*About this task*:
What is needed is every line of the data that includes the word "preview". Please copy each one.
(Available data)
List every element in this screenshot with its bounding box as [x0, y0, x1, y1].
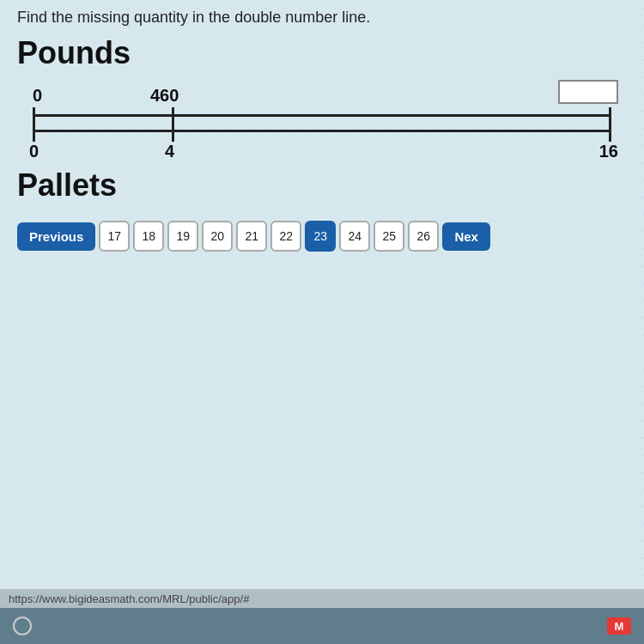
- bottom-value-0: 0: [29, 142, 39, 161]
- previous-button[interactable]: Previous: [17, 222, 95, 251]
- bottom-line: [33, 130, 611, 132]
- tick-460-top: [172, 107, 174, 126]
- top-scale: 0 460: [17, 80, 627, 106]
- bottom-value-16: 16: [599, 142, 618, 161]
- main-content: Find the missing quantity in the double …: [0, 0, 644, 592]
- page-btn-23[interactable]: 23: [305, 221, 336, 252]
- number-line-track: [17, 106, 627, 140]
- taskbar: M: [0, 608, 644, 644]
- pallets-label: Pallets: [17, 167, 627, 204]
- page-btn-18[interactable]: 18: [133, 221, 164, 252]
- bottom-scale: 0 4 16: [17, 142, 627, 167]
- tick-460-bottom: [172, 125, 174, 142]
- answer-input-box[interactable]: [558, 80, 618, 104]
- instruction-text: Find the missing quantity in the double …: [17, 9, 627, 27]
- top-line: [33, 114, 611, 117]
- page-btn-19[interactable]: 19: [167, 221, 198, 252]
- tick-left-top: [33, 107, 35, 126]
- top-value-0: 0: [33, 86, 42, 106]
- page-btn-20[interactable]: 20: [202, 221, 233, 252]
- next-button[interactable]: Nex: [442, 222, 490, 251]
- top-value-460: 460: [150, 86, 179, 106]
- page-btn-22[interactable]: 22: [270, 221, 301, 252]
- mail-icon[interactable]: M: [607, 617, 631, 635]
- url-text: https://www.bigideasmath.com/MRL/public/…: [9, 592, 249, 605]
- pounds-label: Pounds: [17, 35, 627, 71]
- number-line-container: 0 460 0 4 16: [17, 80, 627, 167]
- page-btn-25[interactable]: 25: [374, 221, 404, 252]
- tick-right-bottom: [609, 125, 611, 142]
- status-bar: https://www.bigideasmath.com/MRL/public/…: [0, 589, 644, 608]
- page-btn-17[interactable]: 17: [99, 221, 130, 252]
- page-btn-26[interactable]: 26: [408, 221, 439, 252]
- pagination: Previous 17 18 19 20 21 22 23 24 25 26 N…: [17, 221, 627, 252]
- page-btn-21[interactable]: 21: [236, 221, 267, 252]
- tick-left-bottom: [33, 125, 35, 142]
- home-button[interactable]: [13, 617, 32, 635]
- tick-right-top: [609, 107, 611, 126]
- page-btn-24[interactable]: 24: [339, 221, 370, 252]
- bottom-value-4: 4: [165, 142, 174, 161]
(End Available data)
(Available data)
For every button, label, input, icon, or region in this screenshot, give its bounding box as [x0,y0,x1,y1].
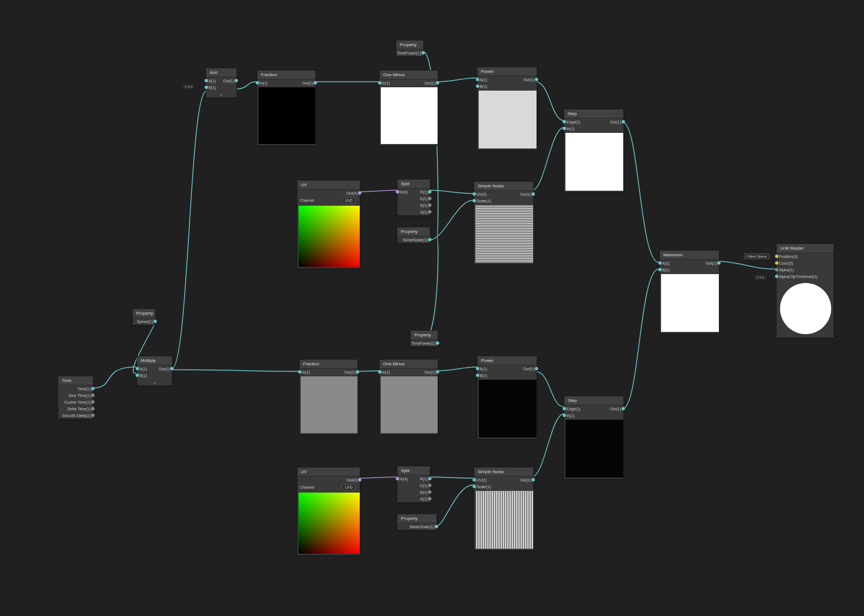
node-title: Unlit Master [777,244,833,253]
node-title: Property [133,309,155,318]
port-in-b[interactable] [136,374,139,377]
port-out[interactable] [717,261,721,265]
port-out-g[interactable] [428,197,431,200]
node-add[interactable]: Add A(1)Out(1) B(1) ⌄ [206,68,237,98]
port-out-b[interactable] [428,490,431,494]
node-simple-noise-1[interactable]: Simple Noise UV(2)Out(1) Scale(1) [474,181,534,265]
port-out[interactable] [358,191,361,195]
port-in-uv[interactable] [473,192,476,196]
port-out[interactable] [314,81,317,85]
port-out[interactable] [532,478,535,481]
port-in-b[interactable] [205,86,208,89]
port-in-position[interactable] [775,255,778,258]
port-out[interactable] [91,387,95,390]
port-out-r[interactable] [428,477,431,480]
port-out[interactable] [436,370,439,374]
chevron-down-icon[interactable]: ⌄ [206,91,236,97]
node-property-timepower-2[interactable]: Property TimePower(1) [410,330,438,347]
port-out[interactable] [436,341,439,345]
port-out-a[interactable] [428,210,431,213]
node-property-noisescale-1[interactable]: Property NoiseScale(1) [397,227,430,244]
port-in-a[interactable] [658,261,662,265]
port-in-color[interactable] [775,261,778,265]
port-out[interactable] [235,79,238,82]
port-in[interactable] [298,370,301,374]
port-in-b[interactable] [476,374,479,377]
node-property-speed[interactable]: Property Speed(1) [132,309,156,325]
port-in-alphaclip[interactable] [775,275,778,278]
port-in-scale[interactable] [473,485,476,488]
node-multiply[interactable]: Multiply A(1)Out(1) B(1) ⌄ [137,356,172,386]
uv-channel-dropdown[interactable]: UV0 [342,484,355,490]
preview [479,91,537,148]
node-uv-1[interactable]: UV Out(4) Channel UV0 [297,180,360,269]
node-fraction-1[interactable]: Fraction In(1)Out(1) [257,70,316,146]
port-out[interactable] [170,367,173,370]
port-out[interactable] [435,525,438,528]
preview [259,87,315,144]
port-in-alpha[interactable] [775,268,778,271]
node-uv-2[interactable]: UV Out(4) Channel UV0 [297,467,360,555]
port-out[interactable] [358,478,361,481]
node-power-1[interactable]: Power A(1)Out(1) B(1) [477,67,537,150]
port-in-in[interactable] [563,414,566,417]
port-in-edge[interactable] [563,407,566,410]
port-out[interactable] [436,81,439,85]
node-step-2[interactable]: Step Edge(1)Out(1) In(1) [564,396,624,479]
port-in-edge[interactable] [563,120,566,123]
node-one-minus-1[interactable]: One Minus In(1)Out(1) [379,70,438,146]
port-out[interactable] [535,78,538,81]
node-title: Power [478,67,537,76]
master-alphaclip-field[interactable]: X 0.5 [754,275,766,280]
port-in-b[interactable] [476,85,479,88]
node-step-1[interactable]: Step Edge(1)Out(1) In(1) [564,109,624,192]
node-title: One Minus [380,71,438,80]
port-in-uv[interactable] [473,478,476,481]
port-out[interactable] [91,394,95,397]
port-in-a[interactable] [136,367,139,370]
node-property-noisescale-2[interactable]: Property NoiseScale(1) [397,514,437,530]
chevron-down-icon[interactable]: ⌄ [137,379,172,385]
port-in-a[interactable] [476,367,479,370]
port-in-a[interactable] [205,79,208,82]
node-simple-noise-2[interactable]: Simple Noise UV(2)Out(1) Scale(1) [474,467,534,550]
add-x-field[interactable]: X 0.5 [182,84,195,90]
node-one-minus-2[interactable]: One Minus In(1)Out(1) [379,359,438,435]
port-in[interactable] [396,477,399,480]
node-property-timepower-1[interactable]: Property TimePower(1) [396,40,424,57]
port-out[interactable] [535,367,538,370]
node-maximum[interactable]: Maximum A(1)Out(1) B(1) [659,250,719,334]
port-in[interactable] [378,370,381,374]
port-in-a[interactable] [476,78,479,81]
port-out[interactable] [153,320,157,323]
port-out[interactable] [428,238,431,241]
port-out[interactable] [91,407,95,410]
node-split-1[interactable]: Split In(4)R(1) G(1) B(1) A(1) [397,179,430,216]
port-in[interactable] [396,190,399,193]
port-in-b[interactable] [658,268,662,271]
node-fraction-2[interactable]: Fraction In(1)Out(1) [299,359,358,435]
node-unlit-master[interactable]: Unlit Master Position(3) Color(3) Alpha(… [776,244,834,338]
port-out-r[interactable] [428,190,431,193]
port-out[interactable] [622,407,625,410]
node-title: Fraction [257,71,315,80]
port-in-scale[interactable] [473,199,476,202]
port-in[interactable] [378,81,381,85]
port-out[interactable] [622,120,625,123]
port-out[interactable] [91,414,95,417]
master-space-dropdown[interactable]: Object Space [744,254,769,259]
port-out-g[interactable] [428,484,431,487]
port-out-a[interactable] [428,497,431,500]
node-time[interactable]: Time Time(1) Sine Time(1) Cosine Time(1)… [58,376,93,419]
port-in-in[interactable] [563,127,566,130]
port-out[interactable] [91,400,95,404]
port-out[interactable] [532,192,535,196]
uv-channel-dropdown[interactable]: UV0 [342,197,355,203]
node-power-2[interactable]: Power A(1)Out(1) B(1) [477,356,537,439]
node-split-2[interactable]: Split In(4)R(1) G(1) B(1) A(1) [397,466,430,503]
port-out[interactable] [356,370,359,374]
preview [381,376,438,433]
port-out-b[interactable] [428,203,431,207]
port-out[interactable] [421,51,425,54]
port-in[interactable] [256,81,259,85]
(End Available data)
*Answer to this exercise*:
preview [479,91,537,148]
preview [259,87,315,144]
preview [381,376,438,433]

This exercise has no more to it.